TASK DESCRIPTION: I'd like the records transcribed exactly, leaving the images out.

START STORED DATA

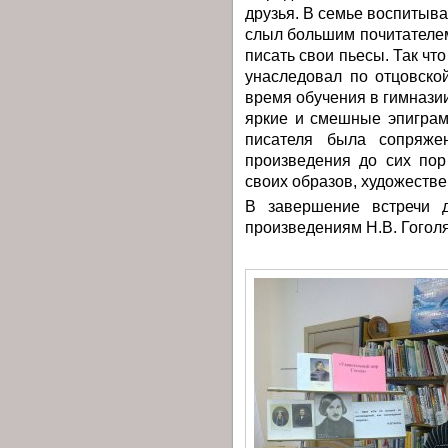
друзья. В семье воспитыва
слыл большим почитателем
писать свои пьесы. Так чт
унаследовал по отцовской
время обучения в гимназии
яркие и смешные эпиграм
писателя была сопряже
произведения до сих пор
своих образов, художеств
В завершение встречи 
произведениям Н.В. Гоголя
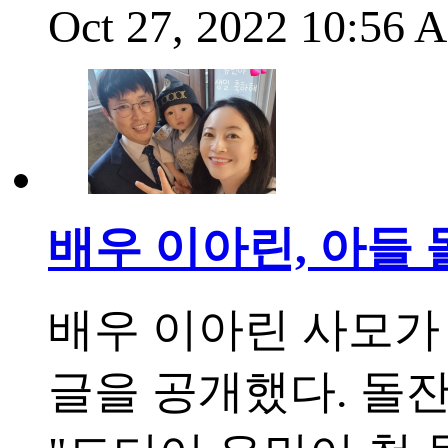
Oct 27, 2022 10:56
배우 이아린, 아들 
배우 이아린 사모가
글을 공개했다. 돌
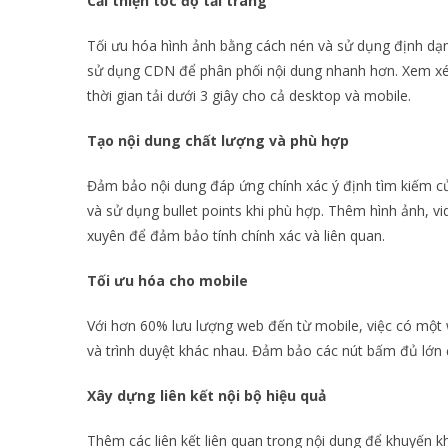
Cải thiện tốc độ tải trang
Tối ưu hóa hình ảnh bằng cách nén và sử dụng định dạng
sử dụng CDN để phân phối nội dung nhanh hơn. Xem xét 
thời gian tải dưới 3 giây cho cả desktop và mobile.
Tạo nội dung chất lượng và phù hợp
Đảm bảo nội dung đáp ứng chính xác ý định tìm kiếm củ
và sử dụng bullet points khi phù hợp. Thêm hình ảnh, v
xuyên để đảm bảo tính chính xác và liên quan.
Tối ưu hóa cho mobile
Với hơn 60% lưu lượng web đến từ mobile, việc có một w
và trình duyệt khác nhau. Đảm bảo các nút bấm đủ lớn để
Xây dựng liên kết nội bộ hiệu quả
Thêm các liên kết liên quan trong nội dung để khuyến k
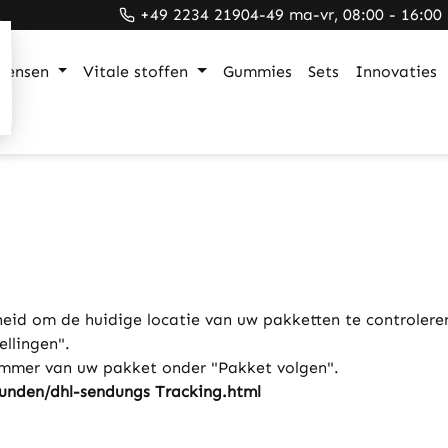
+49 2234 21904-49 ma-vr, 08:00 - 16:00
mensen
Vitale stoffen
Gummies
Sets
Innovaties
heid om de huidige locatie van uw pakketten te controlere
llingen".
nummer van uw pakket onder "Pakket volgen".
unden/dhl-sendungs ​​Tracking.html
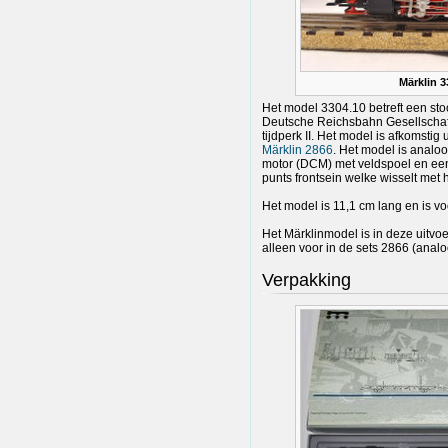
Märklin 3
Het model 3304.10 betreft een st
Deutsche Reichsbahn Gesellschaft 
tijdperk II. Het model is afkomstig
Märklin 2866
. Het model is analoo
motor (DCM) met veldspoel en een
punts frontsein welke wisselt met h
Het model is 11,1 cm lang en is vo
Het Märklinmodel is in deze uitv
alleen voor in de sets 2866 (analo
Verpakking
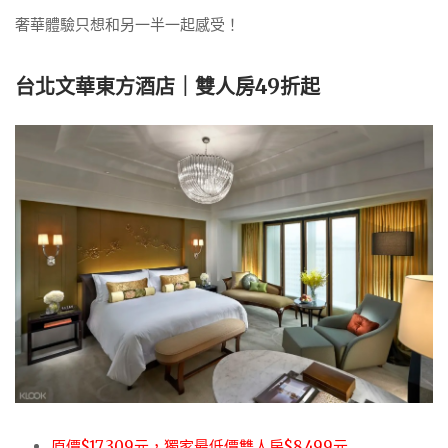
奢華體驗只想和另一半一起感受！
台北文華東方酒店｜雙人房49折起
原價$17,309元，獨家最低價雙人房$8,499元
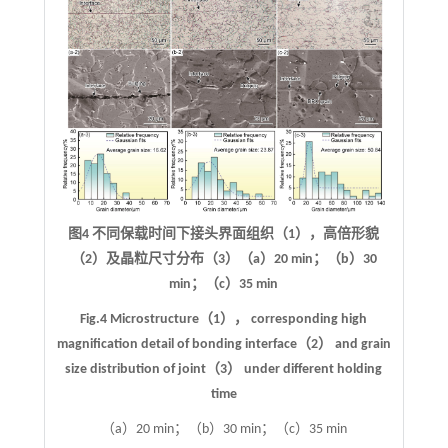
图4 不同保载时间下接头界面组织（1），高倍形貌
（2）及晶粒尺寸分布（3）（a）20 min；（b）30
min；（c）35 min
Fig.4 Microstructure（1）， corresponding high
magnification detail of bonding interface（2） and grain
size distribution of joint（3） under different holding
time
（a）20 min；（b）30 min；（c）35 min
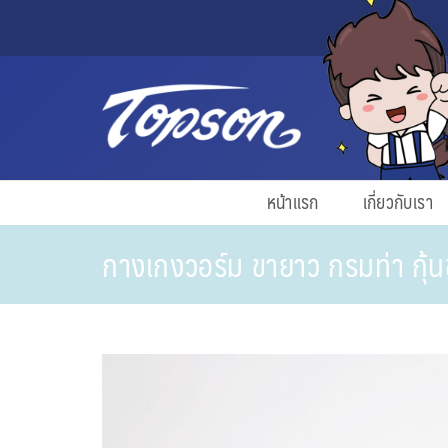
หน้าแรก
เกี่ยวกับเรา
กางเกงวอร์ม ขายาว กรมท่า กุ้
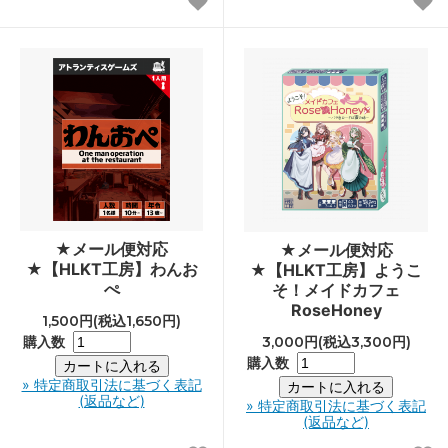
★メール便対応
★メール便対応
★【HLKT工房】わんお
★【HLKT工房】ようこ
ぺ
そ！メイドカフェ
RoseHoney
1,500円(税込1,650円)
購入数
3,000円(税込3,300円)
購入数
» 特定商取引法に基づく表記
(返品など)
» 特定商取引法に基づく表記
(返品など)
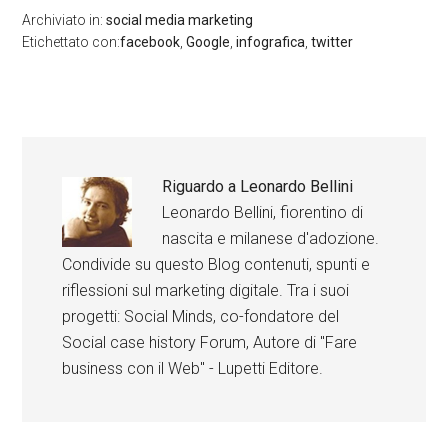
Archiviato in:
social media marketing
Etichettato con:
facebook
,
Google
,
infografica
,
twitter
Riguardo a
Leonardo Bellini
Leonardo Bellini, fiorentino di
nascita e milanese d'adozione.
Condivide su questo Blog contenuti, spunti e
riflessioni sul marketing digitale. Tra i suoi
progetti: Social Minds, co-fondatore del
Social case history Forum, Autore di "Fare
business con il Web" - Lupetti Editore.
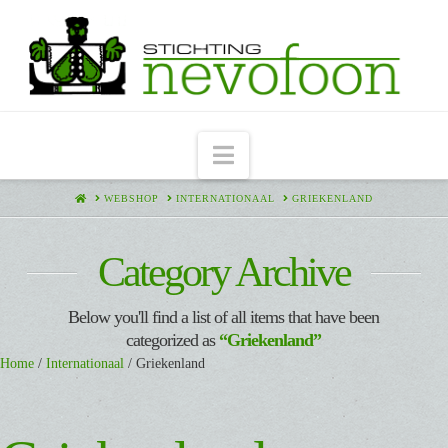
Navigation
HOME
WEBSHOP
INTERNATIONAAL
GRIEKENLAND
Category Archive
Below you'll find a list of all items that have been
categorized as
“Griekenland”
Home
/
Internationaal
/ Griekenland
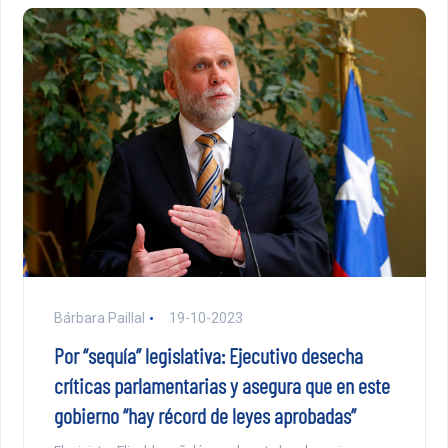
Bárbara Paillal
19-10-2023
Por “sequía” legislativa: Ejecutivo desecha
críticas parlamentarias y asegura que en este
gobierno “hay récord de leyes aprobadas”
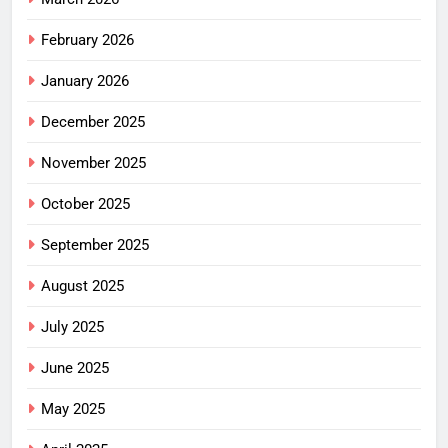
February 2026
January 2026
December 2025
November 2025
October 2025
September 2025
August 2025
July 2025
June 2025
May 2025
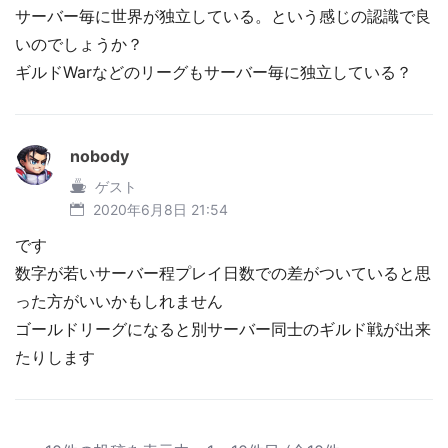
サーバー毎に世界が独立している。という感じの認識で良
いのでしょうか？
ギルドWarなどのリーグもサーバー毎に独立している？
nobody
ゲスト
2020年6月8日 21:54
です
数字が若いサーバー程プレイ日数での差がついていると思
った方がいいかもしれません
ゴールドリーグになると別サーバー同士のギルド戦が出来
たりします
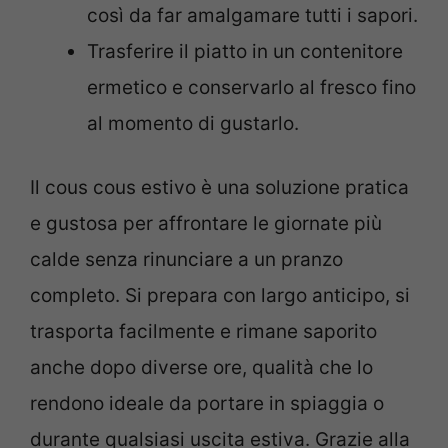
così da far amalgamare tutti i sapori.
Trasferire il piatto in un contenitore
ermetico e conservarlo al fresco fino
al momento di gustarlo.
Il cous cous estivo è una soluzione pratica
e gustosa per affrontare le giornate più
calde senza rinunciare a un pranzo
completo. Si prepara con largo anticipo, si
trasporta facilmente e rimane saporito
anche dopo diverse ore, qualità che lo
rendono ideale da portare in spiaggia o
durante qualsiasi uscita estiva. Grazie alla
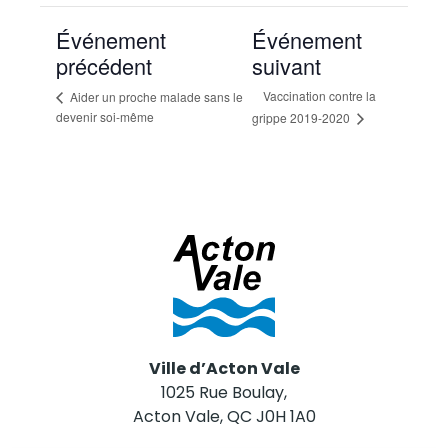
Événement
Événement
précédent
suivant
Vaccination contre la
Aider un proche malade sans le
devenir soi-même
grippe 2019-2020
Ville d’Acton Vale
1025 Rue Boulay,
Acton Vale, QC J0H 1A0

END STORED DATA

RESULT:
друзья. В семье воспитыва
слыл большим почитателем
писать свои пьесы. Так чт
унаследовал по отцовской
время обучения в гимназии
яркие и смешные эпиграм
писателя была сопряже
произведения до сих пор
своих образов, художеств
В завершение встречи 
произведениям Н.В. Гоголя
Oct 27, 2022 10:56
배우 이아린, 아들 
배우 이아린 사모가
글을 공개했다. 돌
Cải thiện tốc độ tải trang
Tối ưu hóa hình ảnh bằng cách nén và sử dụng định dạng
sử dụng CDN để phân phối nội dung nhanh hơn. Xem xét 
thời gian tải dưới 3 giây cho cả desktop và mobile.
Tạo nội dung chất lượng và phù hợp
Đảm bảo nội dung đáp ứng chính xác ý định tìm kiếm củ
và sử dụng bullet points khi phù hợp. Thêm hình ảnh, v
xuyên để đảm bảo tính chính xác và liên quan.
Tối ưu hóa cho mobile
Với hơn 60% lưu lượng web đến từ mobile, việc có một w
và trình duyệt khác nhau. Đảm bảo các nút bấm đủ lớn để
Xây dựng liên kết nội bộ hiệu quả
Thêm các liên kết liên quan trong nội dung để khuyến k
+49 2234 21904-49 ma-vr, 08:00 - 16:00
mensen
Vitale stoffen
Gummies
Sets
Innovaties
heid om de huidige locatie van uw pakketten te controlere
llingen".
nummer van uw pakket onder "Pakket volgen".
unden/dhl-sendungs ​​Tracking.html
Märklin 3
Het model 3304.10 betreft een st
Deutsche Reichsbahn Gesellschaft 
tijdperk II. Het model is afkomstig
Märklin 2866
. Het model is analoo
motor (DCM) met veldspoel en een
punts frontsein welke wisselt met h
Het model is 11,1 cm lang en is vo
Het Märklinmodel is in deze uitv
alleen voor in de sets 2866 (analo
Verpakking
奢華體驗只想和另一半一起感受！
台北文華東方酒店｜雙人房49折起
原價$17,309元，獨家最低價雙人房$8,499元
图4 不同保载时间下接头界面组织（1），高倍形貌
（2）及晶粒尺寸分布（3）（a）20 min；（b）30
min；（c）35 min
Fig.4 Microstructure（1）， corresponding high
magnification detail of bonding interface（2） and grain
size distribution of joint（3） under different holding
time
（a）20 min；（b）30 min；（c）35 min
หน้าแรก
เกี่ยวกับเรา
กางเกงวอร์ม ขายาว กรมท่า กุ้
★メール便対応
★メール便対応
★【HLKT工房】わんお
★【HLKT工房】ようこ
ぺ
そ！メイドカフェ
RoseHoney
1,500円(税込1,650円)
購入数
3,000円(税込3,300円)
購入数
» 特定商取引法に基づく表記
(返品など)
» 特定商取引法に基づく表記
(返品など)
Archiviato in:
social media marketing
Etichettato con:
facebook
,
Google
,
infografica
,
twitter
Riguardo a
Leonardo Bellini
Leonardo Bellini, fiorentino di
nascita e milanese d'adozione.
Condivide su questo Blog contenuti, spunti e
riflessioni sul marketing digitale. Tra i suoi
progetti: Social Minds, co-fondatore del
Social case history Forum, Autore di "Fare
business con il Web" - Lupetti Editore.
Navigation
HOME
WEBSHOP
INTERNATIONAAL
GRIEKENLAND
Category Archive
Below you'll find a list of all items that have been
categorized as
“Griekenland”
Home
/
Internationaal
/ Griekenland
Bárbara Paillal
19-10-2023
Por “sequía” legislativa: Ejecutivo desecha
críticas parlamentarias y asegura que en este
gobierno “hay récord de leyes aprobadas”
February 2026
January 2026
December 2025
November 2025
October 2025
September 2025
August 2025
July 2025
June 2025
May 2025
サーバー毎に世界が独立している。という感じの認識で良
いのでしょうか？
ギルドWarなどのリーグもサーバー毎に独立している？
nobody
ゲスト
2020年6月8日 21:54
です
数字が若いサーバー程プレイ日数での差がついていると思
った方がいいかもしれません
ゴールドリーグになると別サーバー同士のギルド戦が出来
たりします
così da far amalgamare tutti i sapori.
Trasferire il piatto in un contenitore
ermetico e conservarlo al fresco fino
al momento di gustarlo.
Il cous cous estivo è una soluzione pratica
e gustosa per affrontare le giornate più
calde senza rinunciare a un pranzo
completo. Si prepara con largo anticipo, si
trasporta facilmente e rimane saporito
anche dopo diverse ore, qualità che lo
rendono ideale da portare in spiaggia o
durante qualsiasi uscita estiva. Grazie alla
Événement
Événement
précédent
suivant
Vaccination contre la
Aider un proche malade sans le
devenir soi-même
grippe 2019-2020
Ville d’Acton Vale
1025 Rue Boulay,
Acton Vale, QC J0H 1A0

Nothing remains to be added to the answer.